No, I am not chasing stars, trying to catch a rainbow or score for a famous football team. The goal that eludes me, is I’m afraid to say something far more mundane and basic. Something that most people take for granted, that they wouldn’t give a second thought to, that comes so naturally to every living thing in the animal kingdom. Yes, I am talking once again about sleep.
How I yearn to go to bed and close my eyes, to wake up and find it is a new day. To greet each morning feeling renewed and refreshed, with joy and enthusiasm. Instead I spend night alternately tossing or turning in a fruitless quest to sleep, or wandering around the house hoping that I may just reach a new level of exhaustion that will send me off into the unknown for at least a few hours.

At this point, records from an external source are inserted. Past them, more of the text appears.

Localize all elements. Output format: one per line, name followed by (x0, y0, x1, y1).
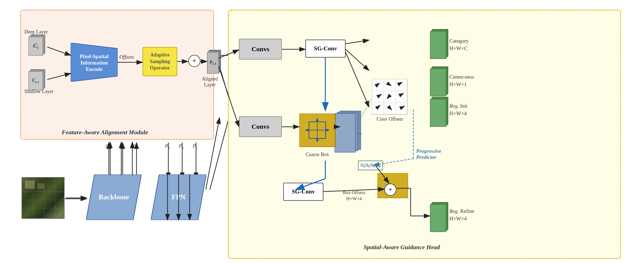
c4-label: C4 (119, 143, 124, 150)
pixel-spatial-encode: Pixel-Spatial Information Encode (71, 43, 118, 82)
satellite-image (22, 177, 65, 219)
sg-conv-bottom-box: SG-Conv (283, 183, 323, 201)
deep-layer-label: Deep Layer (24, 29, 48, 35)
deformable-convs: ··· (334, 111, 368, 160)
svg-text:Information: Information (80, 60, 108, 66)
c5-label: C5 (133, 143, 138, 150)
fpn-shape: FPN (151, 174, 206, 221)
svg-text:Pixel-Spatial: Pixel-Spatial (80, 53, 108, 59)
svg-text:FPN: FPN (172, 193, 186, 201)
sagh-title: Spatial-Aware Guidance Head (364, 244, 440, 251)
backbone-shape: Backbone (86, 174, 141, 221)
reg-init-output: Reg. InitH×W×4 (430, 97, 451, 127)
offsets-label: Offsets (119, 54, 134, 60)
convs-bottom-box: Convs (239, 116, 282, 137)
svg-text:Backbone: Backbone (99, 193, 129, 201)
convs-top-box: Convs (239, 39, 282, 60)
p4-label: P4 (179, 143, 184, 150)
reg-refine-output: Reg. RefineH×W×4 (430, 202, 451, 233)
aligned-layer-label: Aligned Layer (197, 76, 222, 88)
sagh-box (228, 10, 621, 259)
p5-label: P5 (193, 143, 197, 150)
delta-label-box: Δl|Δt|Δr|Δb (358, 161, 383, 170)
fam-title: Feature-Aware Alignment Module (62, 129, 148, 136)
progressive-predictor-label: ProgressivePredictor (416, 148, 441, 160)
svg-rect-63 (372, 79, 407, 114)
coarse-box-shape: Coarse Box (299, 114, 338, 151)
c3-label: C3 (105, 143, 110, 150)
main-container: Ci Ci-1 Deep Layer Shallow Layer Pixel-S… (0, 0, 644, 263)
adaptive-sampling-box: AdaptiveSamplingOperator (143, 47, 177, 76)
ci-feature-map: Ci (29, 35, 47, 55)
circle-plus-box: + (384, 184, 396, 196)
category-output: CategoryH×W×C (430, 29, 451, 60)
shallow-layer-label: Shallow Layer (24, 89, 53, 94)
diagram-wrapper: Ci Ci-1 Deep Layer Shallow Layer Pixel-S… (17, 7, 627, 256)
conv-offsets-grid: Conv Offsets (372, 79, 408, 116)
sg-conv-top-box: SG-Conv (305, 40, 346, 58)
svg-text:Encode: Encode (86, 66, 102, 72)
centerness-output: Center-nessH×W×1 (430, 66, 451, 97)
box-offsets-label: Box OffsetsH×W×4 (343, 190, 365, 202)
circle-plus: + (188, 55, 200, 67)
ci-minus1-feature-map: Ci-1 (29, 69, 47, 90)
p3-label: P3 (165, 143, 170, 150)
svg-rect-45 (25, 181, 35, 189)
pi-minus1-feature-map: Pi-1 (207, 50, 222, 73)
svg-rect-46 (37, 183, 44, 189)
svg-text:···: ··· (358, 131, 362, 137)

Other people I know look forward to their days, they make plans for the weekend and nights out, I concentrate on merely getting through each day. I have to set reminders on my phone so I remember to go places, collect children or take them to their activities. I even have one to remind me to do the shopping. I am so tired that I will pick up the phone and forget who I was about to ring, I lose my train of thought half way through a sentence and often will have no idea what I even began to talk about. I ask questions then immediately forget the answers.
At the moment, just putting one foot in front of the other takes a tremendous effort, the kids keep asking why I have walked or come on the bus to collect them, why can’t we use the car. We can’t use the car because I don’t feel safe driving it, even locally around routes I know well. I am afraid that I may drop off at the wheel, or lose concentration, and subsequently control of the car. My reflexes are not what they should be, and behind the wheel of a lethal machine is the last place I want to put them to the test. Besides which, how could I ever live with myself if something happened to one of the children while I was driving, so we walk or use the bus.
I get through each day, doing the minimum of housework, cooking etc., only the very essential things get done. My whole being craves sleep, my mind is befuddled and confused but will not settle. I have tried everything, yoga, aromatherapy massages, no caffeine, no chocolate, vitamins, herbal remedies, hypnosis CDs, binaural beats. Every remedy I can lay my hands on, but so far nothing has worked. I have had one night’s sleep in the last month and that actually left me feeling worse. My GP refuses to prescribe anything that may give me a night’s sleep, too addictive apparently. It is “probably just a phase, a time in my life”, something I need to learn to accept as I get older and my body changes. I wonder how many doctors would accept night after night of lying awake wondering when sleep will come?
I need a reason, a cure not excuses. So that is my goal for now, I am giving up on trying to sleep and going to focus on finding out why it so eludes me, if it is just that time of life then surely there must be something that be done about it. I see no reason why in this age of knowledge and technology I should have to suffer so.